Love the wine analogy! I have often said that good HiFi is like good wine – you pay more for what you don’t get. Nasty sounding distortions and nasty tastes.
The biggest differences are that wine comparison thrives on blind tasting, there is a defined point-scoring system, but there is also no objective standard (comparison with live performance).
Both ‘hobbies’ have had technological breakthroughs like SS. Stainless steel for wine, solid state for sound. I would argue wine also has a digital transformation, in the Stelvin cap which converted porous ‘analog’ cork stoppers into binary on-off bottle tops.

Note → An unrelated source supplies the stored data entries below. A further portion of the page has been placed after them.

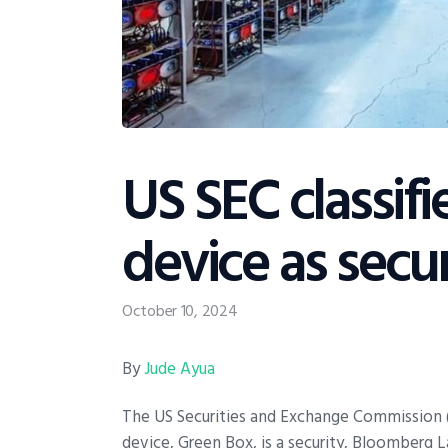
US SEC classif
device as secur
October 10, 2024
By
Jude Ayua
The US Securities and Exchange Commission (
device, Green Box, is a security, Bloomberg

Science and technology underpin each!
Australia started with cuttings transported on the First Fleet and established its first wine college in 1897. Where I live in Canberra there are over 140 vineyards and 40 wineries. Many are run by scientists including Nobel prize winning physicist Brian Smidt, who now heads our leading university. Many others are chemists from the Commonwealth Scientific and Industrial Research Organisation (CSIRO) which invented WiFi using its expertise in fast Fourier transforms from radio astronomy.
The Canberra District does not even get a mention amongst the 60 designated wine growing regions Australian wine - Wikipedia and we locals hope to keep the secret.
Australia’s top drop is around $1,000 a bottle and we get peeved when others, flaunting their affluence, mix it with coke. When it won a prestigious French competition, it was disqualified because it was so good, it just had to be French (in the minds of the judges). In my opinion, the least good Aussie wines come in half way up the French scale.
While audiophiles debate the effects of room shape, wine sensations are dramatically changed by the shape of the glassware! Try it!